* Work order *
Only the pictures should be dropped; copy the rest of the entries exactly.

*** Given entries Section Begins ***

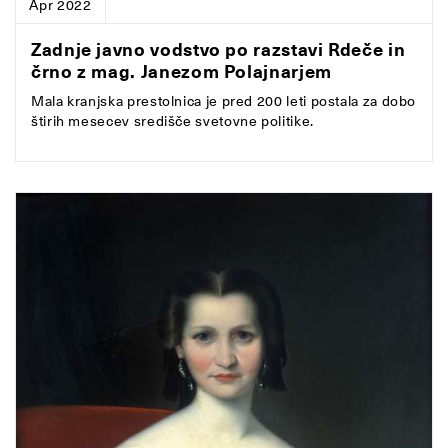
Apr 2022
Zadnje javno vodstvo po razstavi Rdeče in
črno z mag. Janezom Polajnarjem
Mala kranjska prestolnica je pred 200 leti postala za dobo
štirih mesecev središče svetovne politike.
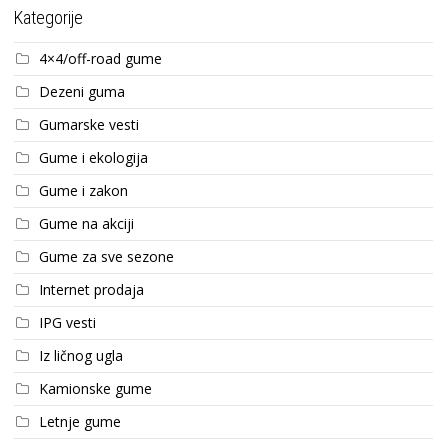
Kategorije
4×4/off-road gume
Dezeni guma
Gumarske vesti
Gume i ekologija
Gume i zakon
Gume na akciji
Gume za sve sezone
Internet prodaja
IPG vesti
Iz ličnog ugla
Kamionske gume
Letnje gume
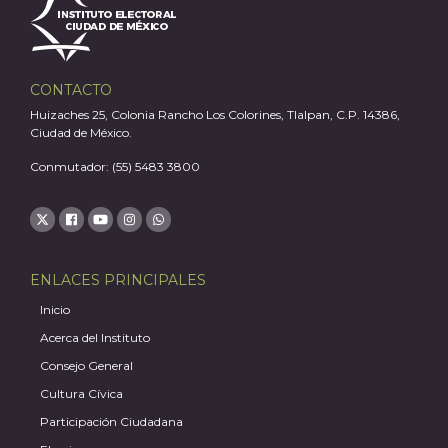
A
CONTACTO
Huizaches 25, Colonia Rancho Los Colorines, Tlalpan, C.P. 14386,
Ciudad de México.
Conmutador: (55) 5483 3800
ENLACES PRINCIPALES
Inicio
Acerca del Instituto
Consejo General
Cultura Cívica
Participación Ciudadana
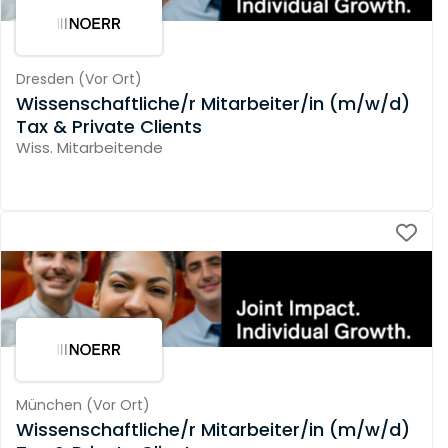
Dresden
(
Vor Ort
)
Wissenschaftliche/r Mitarbeiter/in (m/w/d)
Tax & Private Clients
Wiss. Mitarbeitende
München
(
Vor Ort
)
Wissenschaftliche/r Mitarbeiter/in (m/w/d)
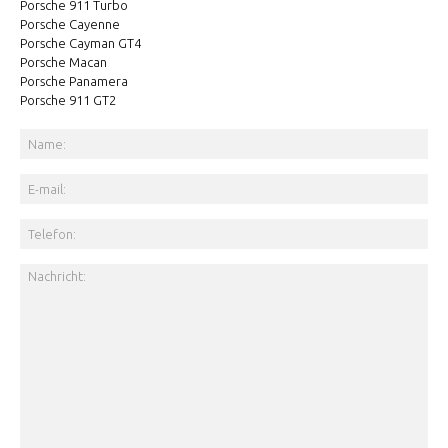
Porsche 911 Turbo
Porsche Cayenne
Porsche Cayman GT4
Porsche Macan
Porsche Panamera
Porsche 911 GT2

*** Given entries Section Ends ***

* Worked solution *
Apr 2022
Zadnje javno vodstvo po razstavi Rdeče in
črno z mag. Janezom Polajnarjem
Mala kranjska prestolnica je pred 200 leti postala za dobo
štirih mesecev središče svetovne politike.
Kategorije
4×4/off-road gume
Dezeni guma
Gumarske vesti
Gume i ekologija
Gume i zakon
Gume na akciji
Gume za sve sezone
Internet prodaja
IPG vesti
Iz ličnog ugla
Kamionske gume
Letnje gume
A
CONTACTO
Huizaches 25, Colonia Rancho Los Colorines, Tlalpan, C.P. 14386,
Ciudad de México.
Conmutador: (55) 5483 3800
ENLACES PRINCIPALES
Inicio
Acerca del Instituto
Consejo General
Cultura Cívica
Participación Ciudadana
Dresden
(
Vor Ort
)
Wissenschaftliche/r Mitarbeiter/in (m/w/d)
Tax & Private Clients
Wiss. Mitarbeitende
München
(
Vor Ort
)
Wissenschaftliche/r Mitarbeiter/in (m/w/d)
Porsche 911 Turbo
Porsche Cayenne
Porsche Cayman GT4
Porsche Macan
Porsche Panamera
Porsche 911 GT2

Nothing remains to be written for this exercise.